Data listing:
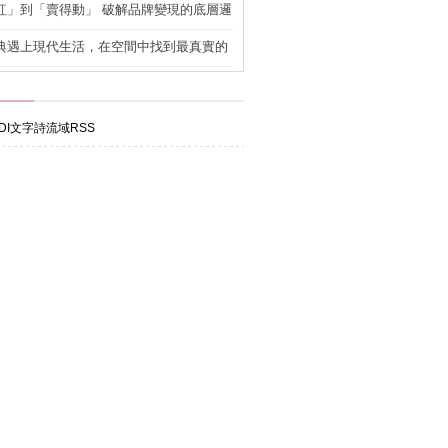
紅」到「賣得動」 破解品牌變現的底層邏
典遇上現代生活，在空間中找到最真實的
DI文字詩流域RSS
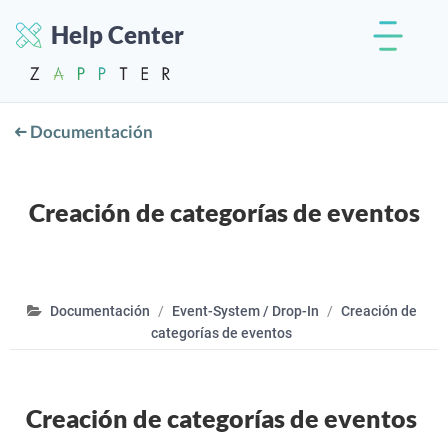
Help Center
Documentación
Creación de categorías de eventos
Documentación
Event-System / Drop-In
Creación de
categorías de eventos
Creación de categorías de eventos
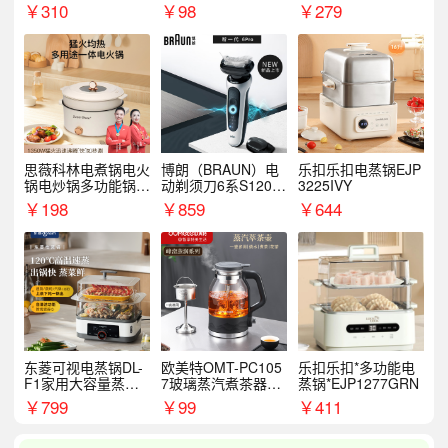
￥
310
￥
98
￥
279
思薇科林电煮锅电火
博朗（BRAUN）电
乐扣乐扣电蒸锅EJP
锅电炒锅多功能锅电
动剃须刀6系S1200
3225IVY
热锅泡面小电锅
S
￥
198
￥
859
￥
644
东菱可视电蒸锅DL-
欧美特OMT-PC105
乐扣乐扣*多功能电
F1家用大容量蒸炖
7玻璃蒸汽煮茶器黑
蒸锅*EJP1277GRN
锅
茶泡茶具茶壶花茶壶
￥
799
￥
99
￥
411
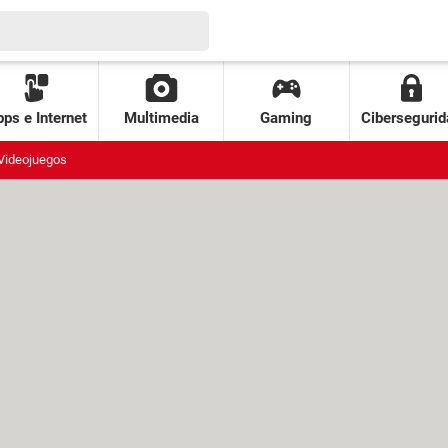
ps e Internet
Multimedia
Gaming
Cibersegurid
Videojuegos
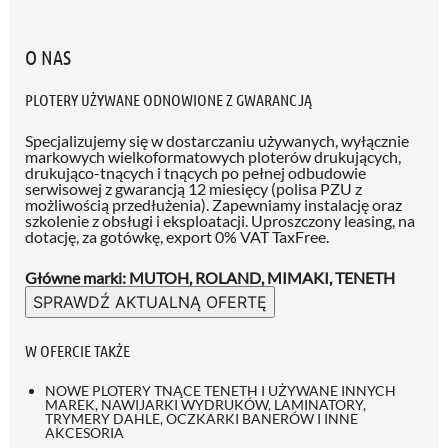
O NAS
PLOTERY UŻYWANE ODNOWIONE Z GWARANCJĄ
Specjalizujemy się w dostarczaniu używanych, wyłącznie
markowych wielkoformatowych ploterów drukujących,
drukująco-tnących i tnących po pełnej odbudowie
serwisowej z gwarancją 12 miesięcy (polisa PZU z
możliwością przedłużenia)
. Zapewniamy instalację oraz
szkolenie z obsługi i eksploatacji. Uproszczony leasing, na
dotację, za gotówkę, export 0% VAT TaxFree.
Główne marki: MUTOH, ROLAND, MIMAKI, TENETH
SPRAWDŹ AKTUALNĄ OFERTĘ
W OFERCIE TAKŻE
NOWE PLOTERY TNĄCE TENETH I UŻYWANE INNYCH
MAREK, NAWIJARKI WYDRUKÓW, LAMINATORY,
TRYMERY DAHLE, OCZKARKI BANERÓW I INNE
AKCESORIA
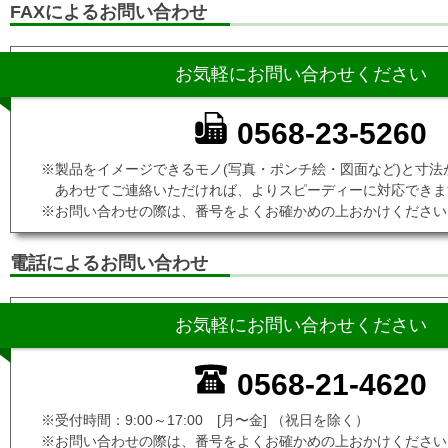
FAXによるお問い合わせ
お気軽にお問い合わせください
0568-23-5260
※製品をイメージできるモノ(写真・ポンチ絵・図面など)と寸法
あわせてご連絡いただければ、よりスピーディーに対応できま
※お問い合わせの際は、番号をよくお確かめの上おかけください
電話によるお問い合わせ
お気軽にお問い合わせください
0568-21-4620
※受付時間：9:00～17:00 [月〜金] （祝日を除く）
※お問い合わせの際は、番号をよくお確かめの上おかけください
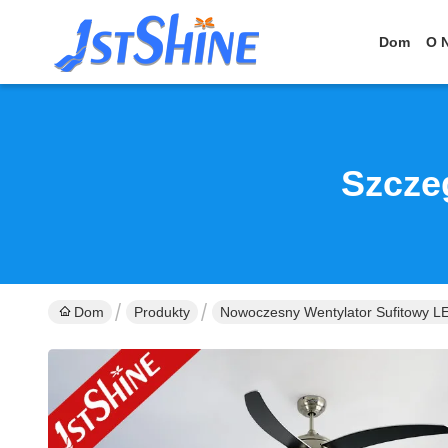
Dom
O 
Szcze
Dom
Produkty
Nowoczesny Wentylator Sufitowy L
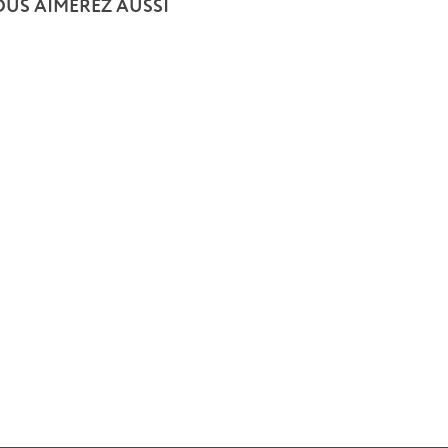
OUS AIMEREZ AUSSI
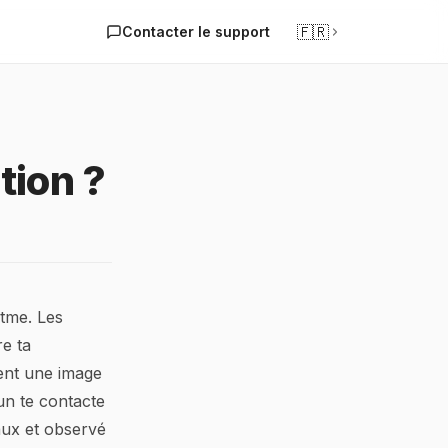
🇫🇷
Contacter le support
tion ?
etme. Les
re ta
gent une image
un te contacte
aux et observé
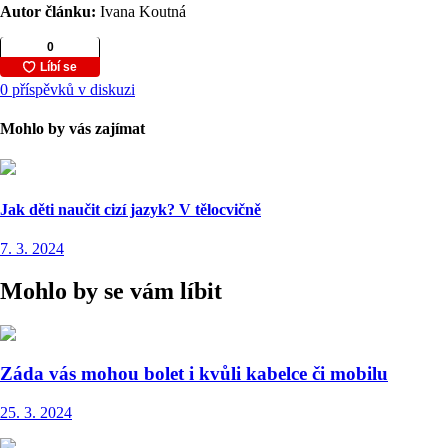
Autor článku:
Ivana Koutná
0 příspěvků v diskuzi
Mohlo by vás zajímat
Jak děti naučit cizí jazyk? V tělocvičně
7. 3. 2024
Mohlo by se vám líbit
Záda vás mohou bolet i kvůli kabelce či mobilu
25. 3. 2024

Description of the task:
Scan the material above. Extract every line in which the word "PLOTERY" occurs.

Written solution:
PLOTERY UŻYWANE ODNOWIONE Z GWARANCJĄ
NOWE PLOTERY TNĄCE TENETH I UŻYWANE INNYCH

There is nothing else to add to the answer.